For example,
$$123^{25} \pmod{10}$$
$$ 123 \equiv 3 \pmod{10}$$
$$123^{2} \equiv 9 \pmod{10}$$
$$123^{3} \equiv 7 \pmod{10}$$
$$123^{4} \equiv 1 \pmod{10}$$
$$123^{5} \equiv 3 \pmod{10}$$
It is easy to see:
$$123^n \equiv 123^{4(k) + n} \pmod{10}$$
$$4(6) = 4(k) = 24$$ Hence,
$$123^{1} \equiv 123^{4(6) + 1} \equiv 123^{25} \pmod{10} \equiv 3 \pmod{10}$$
My question is why does this work?
Yes, $\,{\rm mod}\ 10\!:\ \color{#c00}{3^4\equiv 1}\,\Rightarrow\, 3^{J+4K}\!\equiv 3^J(\color{#c00}{3^4})^K\!\equiv 3^J\color{#c00}1^K\!\equiv 3^J $ by $ $ Congruence Power, Product Rules.

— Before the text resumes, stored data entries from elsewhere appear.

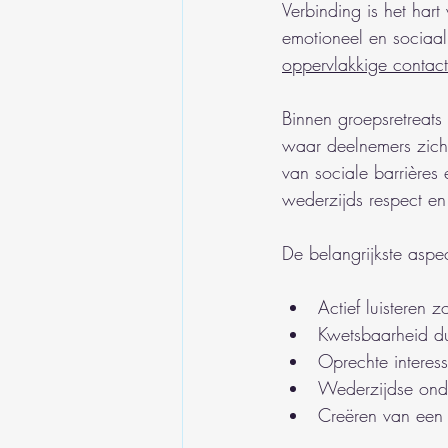
Verbinding is het har
emotioneel en sociaal
oppervlakkige contac
Binnen groepsretreats
waar deelnemers zich
van sociale barrières
wederzijds respect en
De belangrijkste aspec
Actief luisteren 
Kwetsbaarheid d
Oprechte interess
Wederzijdse ond
Creëren van een 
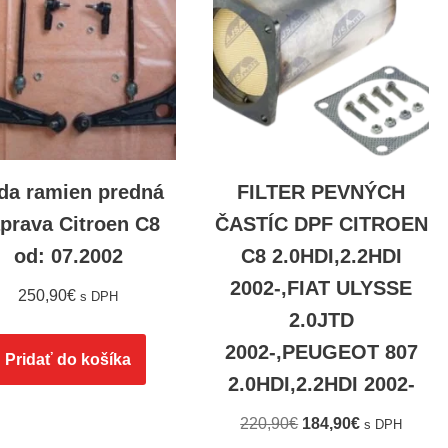
da ramien predná
FILTER PEVNÝCH
prava Citroen C8
ČASTÍC DPF CITROEN
od: 07.2002
C8 2.0HDI,2.2HDI
2002-,FIAT ULYSSE
250,90
€
s DPH
2.0JTD
2002-,PEUGEOT 807
Pridať do košíka
2.0HDI,2.2HDI 2002-
220,90
€
184,90
€
s DPH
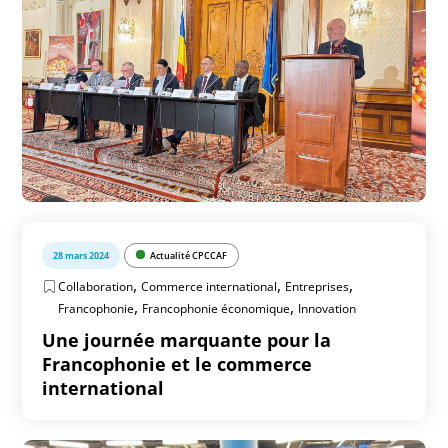
28 mars 2024
Actualité CPCCAF
,
,
,
Collaboration
Commerce international
Entreprises
,
,
Francophonie
Francophonie économique
Innovation
Une journée marquante pour la
Francophonie et le commerce
international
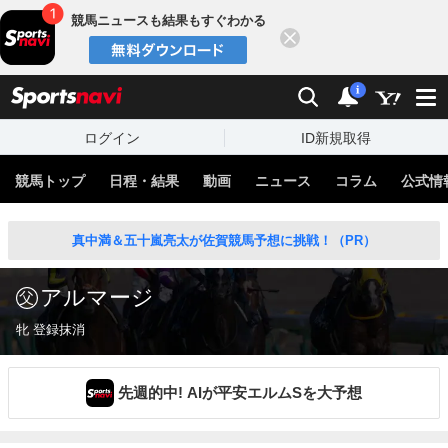
競馬ニュースも結果もすぐわかる
閉じる
スポーツナビ
検索
通知
i
ログイン
ID新規取得
競馬トップ
日程・結果
動画
ニュース
コラム
公式情
真中満＆五十嵐亮太が佐賀競馬予想に挑戦！（PR）
アルマージ
牝 登録抹消
先週的中! AIが平安エルムSを大予想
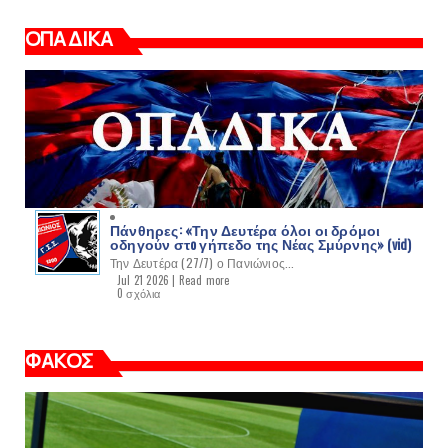
ΟΠΑΔΙΚΑ
Πάνθηρες: «Την Δευτέρα όλοι οι δρόμοι
οδηγούν στo γήπεδο της Νέας Σμύρνης» (vid)
Την Δευτέρα (27/7) ο Πανιώνιος...
Jul 21 2026 |
Read more
0 σχόλια
ΦΑΚΟΣ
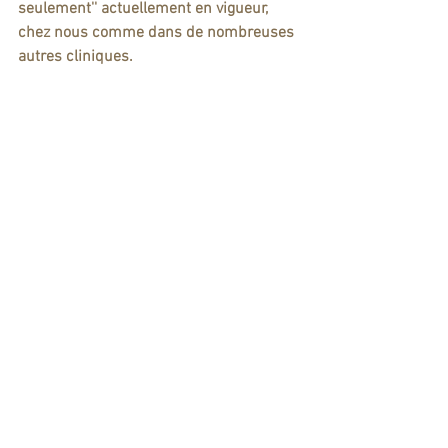
seulement'' actuellement en vigueur, 
chez nous comme dans de nombreuses 
autres cliniques.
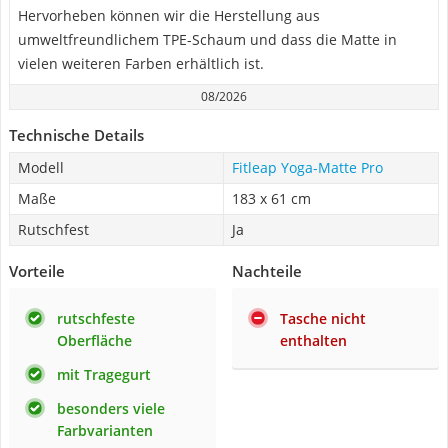
Hervorheben können wir die Herstellung aus
umweltfreundlichem TPE-Schaum und dass die Matte in
vielen weiteren Farben erhältlich ist.
08/2026
Technische Details
Modell
Fitleap Yoga-Matte Pro
Maße
183 x 61 cm
Rutschfest
Ja
Vorteile
Nachteile
rutschfeste
Tasche nicht
Oberfläche
enthalten
mit Tragegurt
besonders viele
Farbvarianten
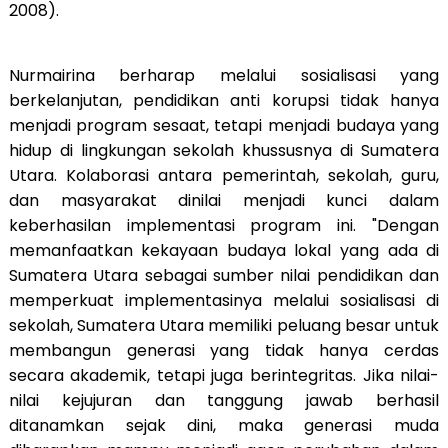
2008).
Nurmairina berharap melalui sosialisasi yang
berkelanjutan, pendidikan anti korupsi tidak hanya
menjadi program sesaat, tetapi menjadi budaya yang
hidup di lingkungan sekolah khussusnya di Sumatera
Utara. Kolaborasi antara pemerintah, sekolah, guru,
dan masyarakat dinilai menjadi kunci dalam
keberhasilan implementasi program ini. "Dengan
memanfaatkan kekayaan budaya lokal yang ada di
Sumatera Utara sebagai sumber nilai pendidikan dan
memperkuat implementasinya melalui sosialisasi di
sekolah, Sumatera Utara memiliki peluang besar untuk
membangun generasi yang tidak hanya cerdas
secara akademik, tetapi juga berintegritas. Jika nilai-
nilai kejujuran dan tanggung jawab berhasil
ditanamkan sejak dini, maka generasi muda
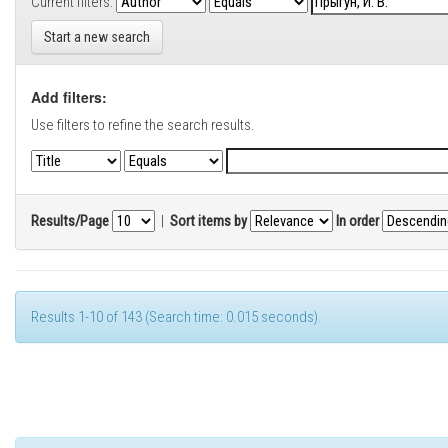
Current filters:
Start a new search
Add filters:
Use filters to refine the search results.
Results/Page
|
Sort items by
In order
Results 1-10 of 143 (Search time: 0.015 seconds).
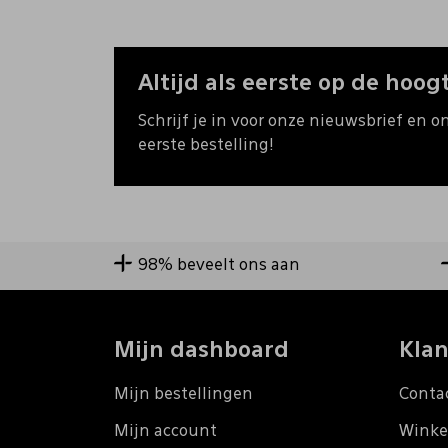
Altijd als eerste op de hoogt
Schrijf je in voor onze nieuwsbrief en o
eerste bestelling!
98% beveelt ons aan
Mijn dashboard
Klan
Mijn bestellingen
Conta
Mijn account
Winke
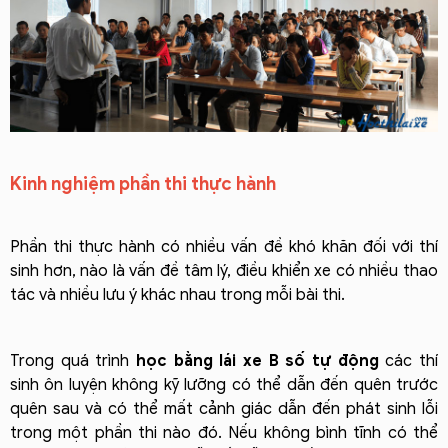
Kinh nghiệm phần thi thực hành
Phần thi thực hành có nhiều vấn đề khó khăn đối với thí
sinh hơn, nào là vấn đề tâm lý, điều khiển xe có nhiều thao
tác và nhiều lưu ý khác nhau trong mỗi bài thi.
Trong quá trình
học bằng lái xe B số tự động
các thí
sinh ôn luyện không kỹ lưỡng có thể dẫn đến quên trước
quên sau và có thể mất cảnh giác dẫn đến phát sinh lỗi
trong một phần thi nào đó. Nếu không bình tĩnh có thể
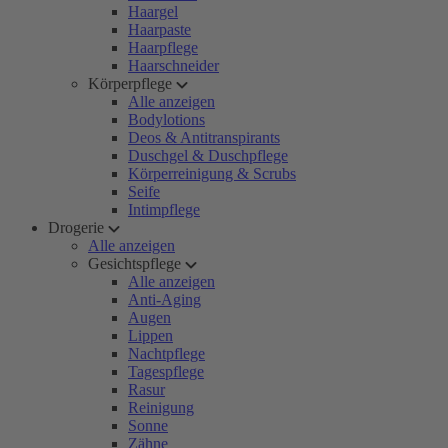
Haargel
Haarpaste
Haarpflege
Haarschneider
Körperpflege
Alle anzeigen
Bodylotions
Deos & Antitranspirants
Duschgel & Duschpflege
Körperreinigung & Scrubs
Seife
Intimpflege
Drogerie
Alle anzeigen
Gesichtspflege
Alle anzeigen
Anti-Aging
Augen
Lippen
Nachtpflege
Tagespflege
Rasur
Reinigung
Sonne
Zähne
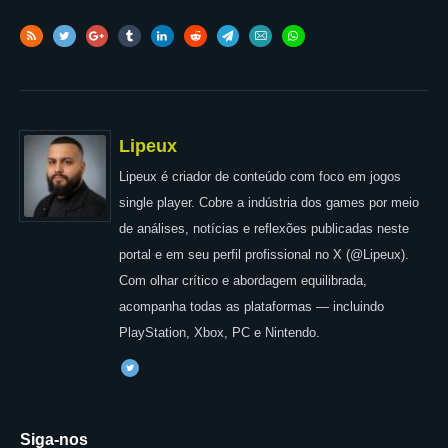
Lipeux
Lipeux é criador de conteúdo com foco em jogos
single player. Cobre a indústria dos games por meio
de análises, notícias e reflexões publicadas neste
portal e em seu perfil profissional no X (@Lipeux).
Com olhar crítico e abordagem equilibrada,
acompanha todas as plataformas — incluindo
PlayStation, Xbox, PC e Nintendo.
Siga-nos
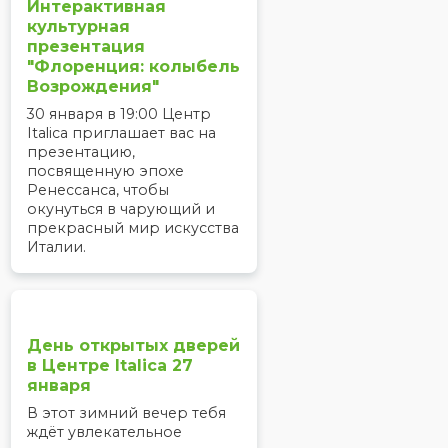
Интерактивная
культурная
презентация
"Флоренция: колыбель
Возрождения"
30 января в 19:00 Центр
Italica приглашает вас на
презентацию,
посвященную эпохе
Ренессанса, чтобы
окунуться в чарующий и
прекрасный мир искусства
Италии.
День открытых дверей
в Центре Italica 27
января
В этот зимний вечер тебя
ждёт увлекательное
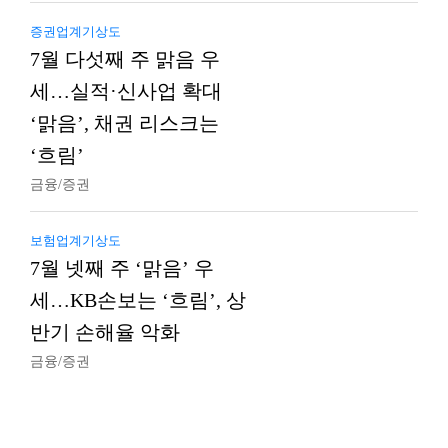
증권업계기상도
7월 다섯째 주 맑음 우
세…실적·신사업 확대
‘맑음’, 채권 리스크는
‘흐림’
금융/증권
보험업계기상도
7월 넷째 주 ‘맑음’ 우
세…KB손보는 ‘흐림’, 상
반기 손해율 악화
금융/증권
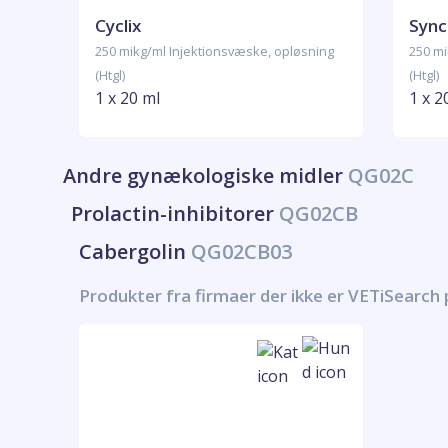
Cyclix
Sync
250 mikg/ml Injektionsvæske, opløsning
250 mi
(Htgl)
(Htgl)
1 x 20 ml
1 x 2
Andre gynækologiske midler
QG02C
Prolactin-inhibitorer
QG02CB
Cabergolin
QG02CB03
Produkter fra firmaer der ikke er VETiSearch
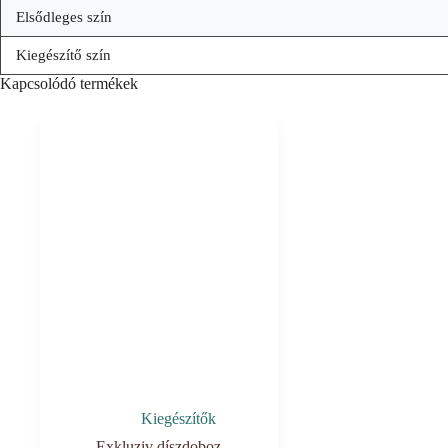
Elsődleges szín
Kiegészítő szín
Kapcsolódó termékek
Kiegészítők
Exkluziv díszdoboz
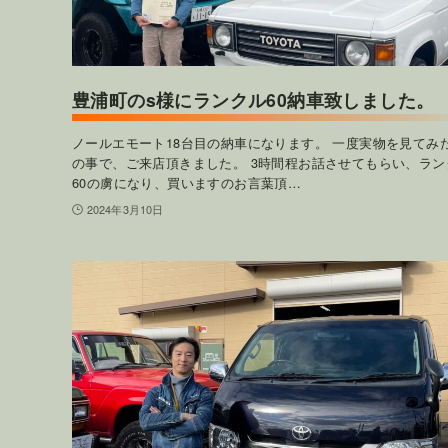
豊浦町のs様にランクル60納車致しました。
ノールエモート18台目の納車になります。 一度実物を見てみ
の事で、ご来店頂きました。 3時間程お話させてもらい、ラン
60の虜になり、買いますのお言葉頂…
2024年3月10日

If $\,a\,$ is coprime to $\,m\,$ then $\ a^{\varphi(m)}\equiv 1\pmod{m}\ $ by Euler's Theorem. Therefore mod $\,m,\,$ the sequence of powers of $\,a\,$ will be periodic. The exact period length, i.e. the least $\,n\,$ such that $\,a^n\equiv 1\pmod m\,$ is known as the order of $\,a\ {\rm mod}\ m.\,$ It can be less than $\,\varphi(m),\,$ but must be divisor of $\,\varphi(m).$
First of all $123^n = (120+3)^n = (12\times10+3)^n = \sum_1^n \binom{n}{k}\times(12\times10)^k\times3^{n-k} \equiv 3^n \pmod {10}$, because all multiples of $10 \equiv 0 \pmod {10}$. So it's only needed to solve $3^{25} \pmod {10}$
This reduces it to $3^n \equiv 3^{n+4k} \pmod{10}$. Why $4$? As @André Nicolas stated, this is because of Euler's theorem saying $a^{\varphi(m)}\equiv 1 \pmod m$, if $\mathrm{gcd}(a,m) = 1$. This means $3^n \pmod {10}$ will only hit numbers coprime to $10$, and these are the four numbers $\{1,\,3,\,7,\,9\}$. None of these numbers share a divisor with $10$. This also means that $3^n \pmod {10}$ cannot hit $\{0,\,2,\,4,\,5,\,6,\,8\}$, since for instance there is no number $n$ such that $3^n = 4 \pmod{10}$. So since it can only hit the four numbers $\{1,\,3,\,7,\,9\}$, it will only do so, and repeat once it has hit the four numbers.